## Information shown

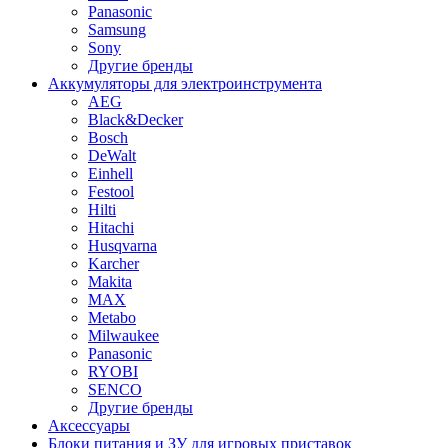
Panasonic
Samsung
Sony
Другие бренды
Аккумуляторы для электроинструмента
AEG
Black&Decker
Bosch
DeWalt
Einhell
Festool
Hilti
Hitachi
Husqvarna
Karcher
Makita
MAX
Metabo
Milwaukee
Panasonic
RYOBI
SENCO
Другие бренды
Аксессуары
Блоки питания и ЗУ для игровых приставок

## Required action
Each entry above must be repeated word for word, minus its images.

## Solution to this problem
Panasonic
Samsung
Sony
Другие бренды
Аккумуляторы для электроинструмента
AEG
Black&Decker
Bosch
DeWalt
Einhell
Festool
Hilti
Hitachi
Husqvarna
Karcher
Makita
MAX
Metabo
Milwaukee
Panasonic
RYOBI
SENCO
Другие бренды
Аксессуары
Блоки питания и ЗУ для игровых приставок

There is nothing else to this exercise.